→ Work task
Using the records below, filter for lines that contain the string "Gestione" and copy them out.

===

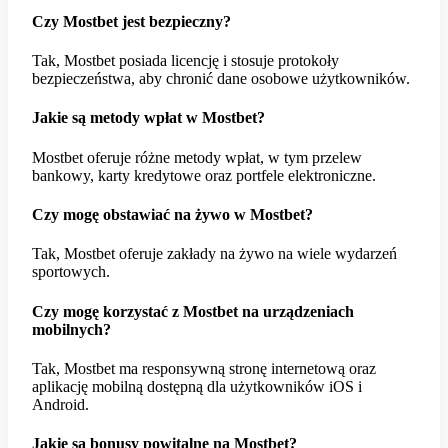
Czy Mostbet jest bezpieczny?
Tak, Mostbet posiada licencję i stosuje protokoły
bezpieczeństwa, aby chronić dane osobowe użytkowników.
Jakie są metody wpłat w Mostbet?
Mostbet oferuje różne metody wpłat, w tym przelew
bankowy, karty kredytowe oraz portfele elektroniczne.
Czy mogę obstawiać na żywo w Mostbet?
Tak, Mostbet oferuje zakłady na żywo na wiele wydarzeń
sportowych.
Czy mogę korzystać z Mostbet na urządzeniach
mobilnych?
Tak, Mostbet ma responsywną stronę internetową oraz
aplikację mobilną dostępną dla użytkowników iOS i
Android.
Jakie są bonusy powitalne na Mostbet?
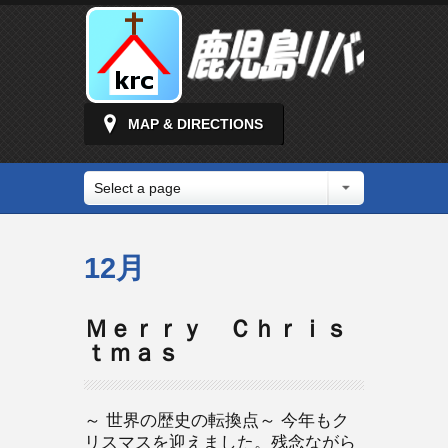
MAP & DIRECTIONS
Select a page
12月
Ｍｅｒｒｙ Ｃｈｒｉｓ
ｔｍａｓ
～ 世界の歴史の転換点～ 今年もク
リスマスを迎えました。残念ながら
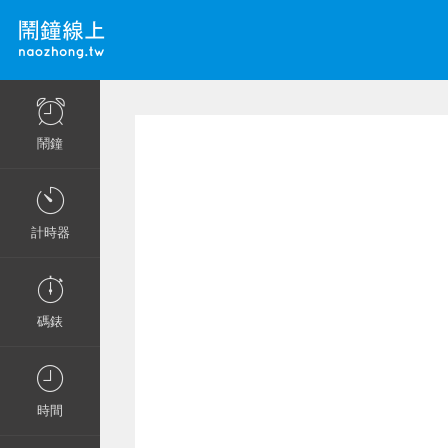
鬧鐘
計時器
碼錶
時間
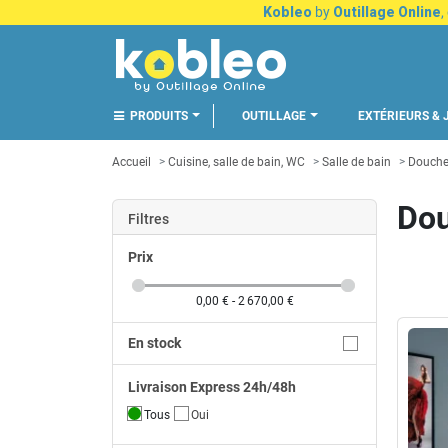
Kobleo
by
Outillage Online
,
PRODUITS
OUTILLAGE
EXTÉRIEURS & 
Accueil
Cuisine, salle de bain, WC
Salle de bain
Douch
Do
Filtres
Prix
0,00 € - 2 670,00 €
En stock
Livraison Express 24h/48h
Tous
Oui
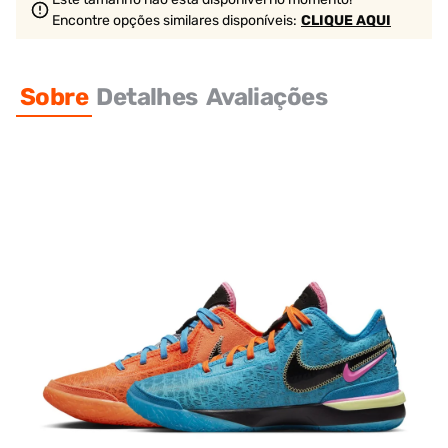
Encontre opções similares
disponíveis
:
CLIQUE AQUI
Sobre
Detalhes
Avaliações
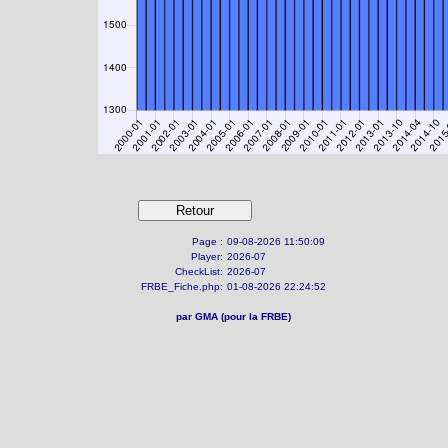
Page :
09-08-2026 11:50:09
Player:
2026-07
CheckList:
2026-07
FRBE_Fiche.php:
01-08-2026 22:24:52
par GMA (pour la FRBE)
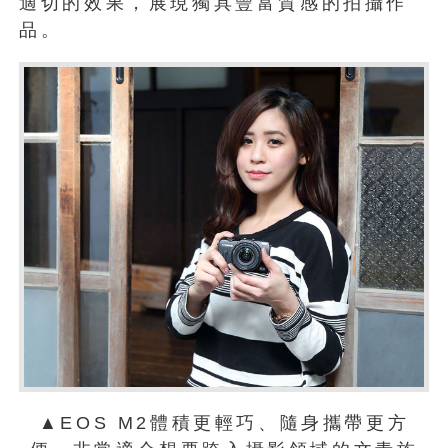
適切的效果，展現獨具豐富質感的拍攝作
品。
▲EOS M2體積更輕巧、隨身攜帶更方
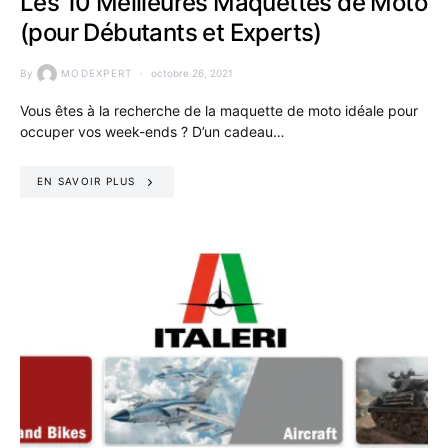
Les 10 Meilleures Maquettes de Moto
(pour Débutants et Experts)
By
MODEXPERT
octobre 26, 2021
Vous êtes à la recherche de la maquette de moto idéale pour
occuper vos week-ends ? D’un cadeau…
EN SAVOIR PLUS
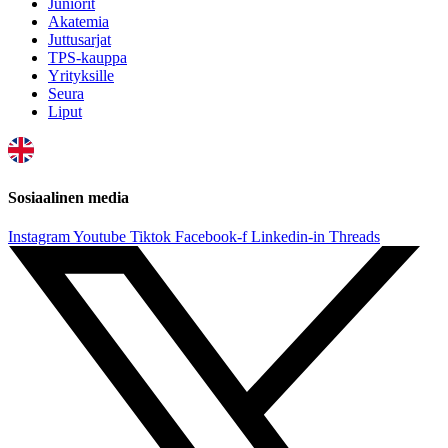
Juniorit
Akatemia
Juttusarjat
TPS-kauppa
Yrityksille
Seura
Liput
Sosiaalinen media
Instagram
Youtube
Tiktok
Facebook-f
Linkedin-in
Threads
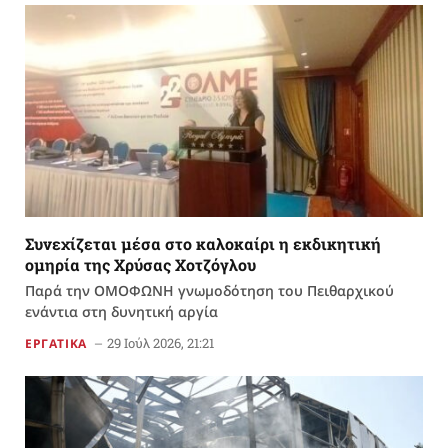
Συνεχίζεται μέσα στο καλοκαίρι η εκδικητική
ομηρία της Χρύσας Χοτζόγλου
Παρά την ΟΜΟΦΩΝΗ γνωμοδότηση του Πειθαρχικού
ενάντια στη δυνητική αργία
29 Ιούλ 2026, 21:21
ΕΡΓΑΤΙΚΑ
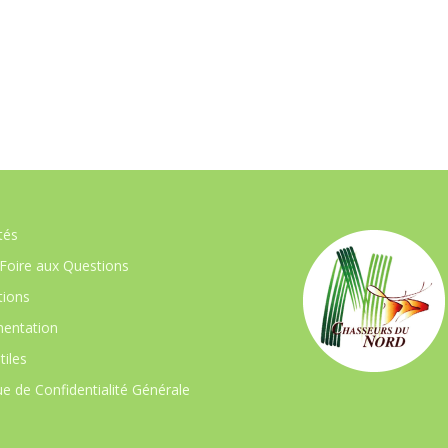
tés
Foire aux Questions
ions
entation
tiles
ue de Confidentialité Générale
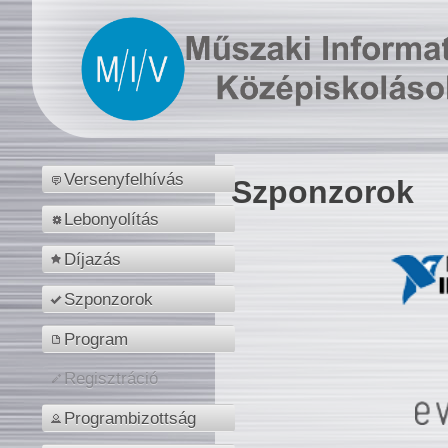
Versenyfelhívás
Szponzorok
Lebonyolítás
Díjazás
Szponzorok
Program
Regisztráció
Programbizottság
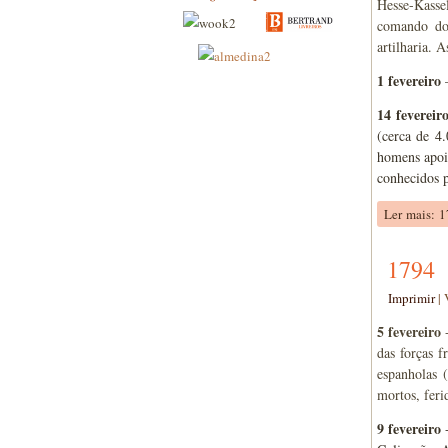
Hesse-Kasse
comando do 
artilharia. 
1 fevereiro
–
14 fevereir
(cerca de 4.
homens apoia
conhecidos p
Ler mais: 
1794
Imprimir
|
5 fevereiro
-
das forças 
espanholas 
mortos, feri
9 fevereiro
-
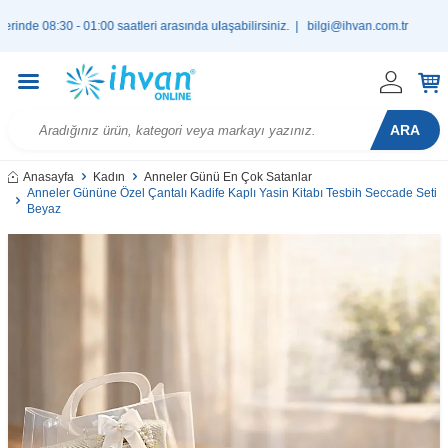
08:30 - 01:00 saatleri arasında ulaşabilirsiniz. |
bilgi@ihvan.com.tr
ARA
Anasayfa
Kadın
Anneler Günü En Çok Satanlar
Anneler Gününe Özel Çantalı Kadife Kaplı Yasin Kitabı Tesbih Seccade Seti
Beyaz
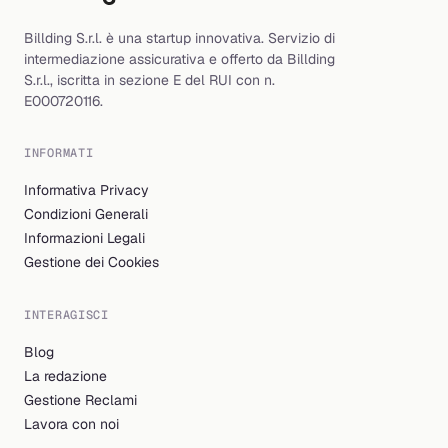
Billding S.r.l. è una startup innovativa. Servizio di
intermediazione assicurativa e offerto da Billding
S.r.l., iscritta in sezione E del RUI con n.
E000720116.
INFORMATI
Informativa Privacy
Condizioni Generali
Informazioni Legali
Gestione dei Cookies
INTERAGISCI
Blog
La redazione
Gestione Reclami
Lavora con noi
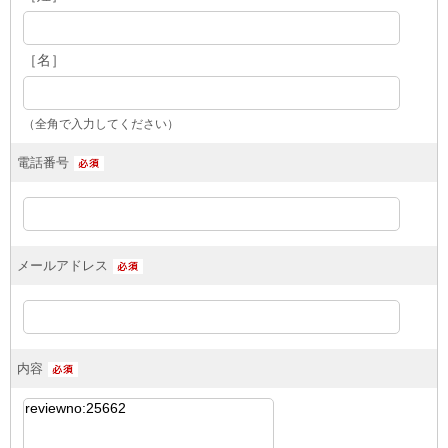
［名］
（全角で入力してください）
電話番号
メールアドレス
内容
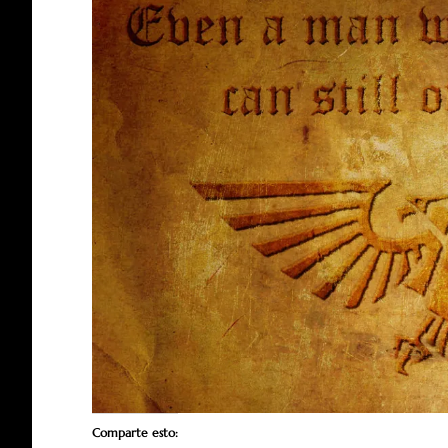
Comparte esto:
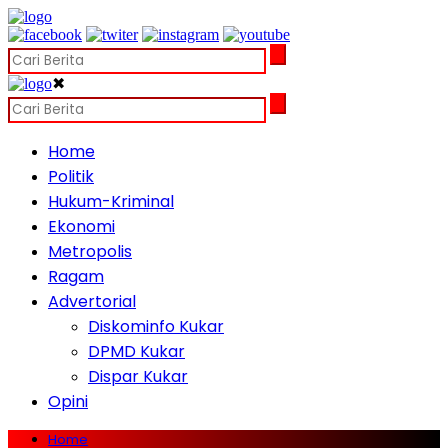
✖
Home
Politik
Hukum-Kriminal
Ekonomi
Metropolis
Ragam
Advertorial
Diskominfo Kukar
DPMD Kukar
Dispar Kukar
Opini
Home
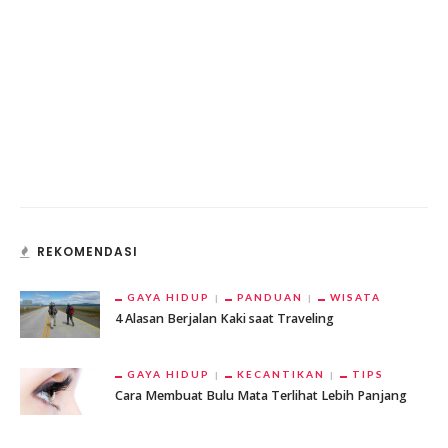
REKOMENDASI
GAYA HIDUP
PANDUAN
WISATA
4 Alasan Berjalan Kaki saat Traveling
GAYA HIDUP
KECANTIKAN
TIPS
Cara Membuat Bulu Mata Terlihat Lebih Panjang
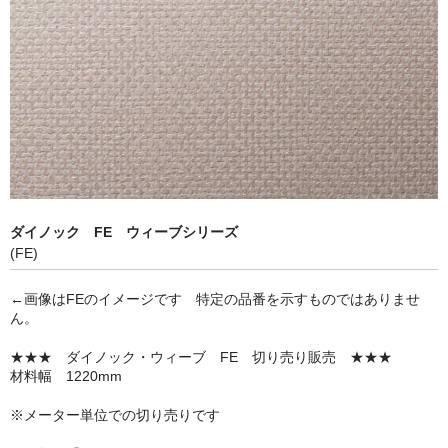
内装工事向け
浴室（水廻り）工事向け
カーラッピング向け
スキージー/スキージーカバー
接着剤/糊落とし/テープ類
送料について
ダイノック FE ウィーブシリーズ
(FE)
お問い合せ
←画像はFEのイメージです 特定の品番を示すものではありませ
カートを見る
ん。
マイページ
★★★ ダイノック・ウィーブ FE 切り売り販売 ★★★
材料幅 1220mm
※メーター単位での切り売りです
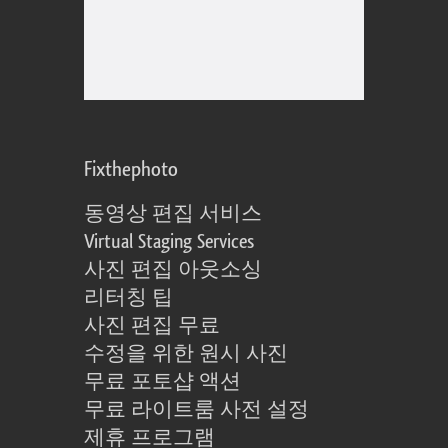
Fixthephoto
동영상 편집 서비스
Virtual Staging Services
사진 편집 아웃소싱
리터칭 팁
사진 편집 무료
수정을 위한 원시 사진
무료 포토샵 액션
무료 라이트룸 사전 설정
제휴 프로그램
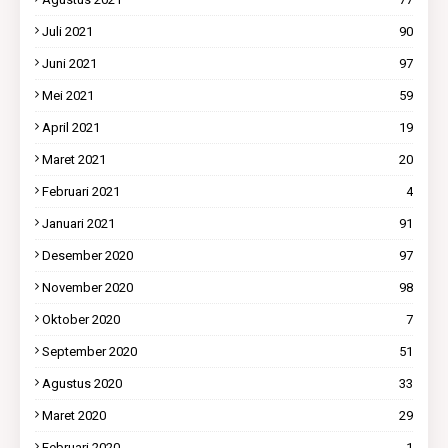
Juli 2021
90
Juni 2021
97
Mei 2021
59
April 2021
19
Maret 2021
20
Februari 2021
4
Januari 2021
91
Desember 2020
97
November 2020
98
Oktober 2020
7
September 2020
51
Agustus 2020
33
Maret 2020
29
Februari 2020
1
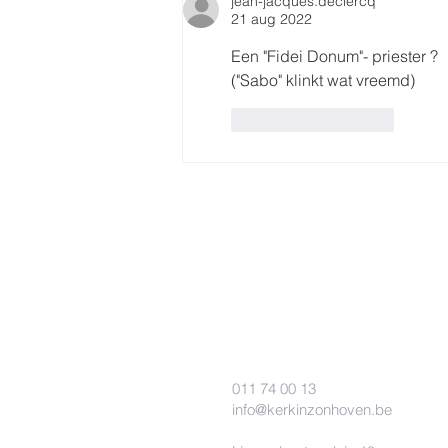
jean-jacques.declercq
21 aug 2022
Een "Fidei Donum"- priester ?
("Sabo" klinkt wat vreemd)
Like
Reageren
011 74 00 13
info@kerkinzonhoven.be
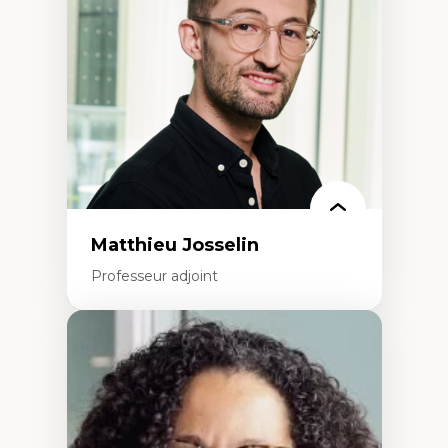
perspective socioécologique de care
L’insertion professionnelle des
enseignant.e.s
Matthieu Josselin
Professeur adjoint
Expertises
Ethnographie critique des environnements
d’apprentissage des étudiant.e.s
Approche transdisciplinaire des
compétences socioaffectives et
interculturelles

===

→ Exercise answer
Gestione dei Cookies
Gestione Reclami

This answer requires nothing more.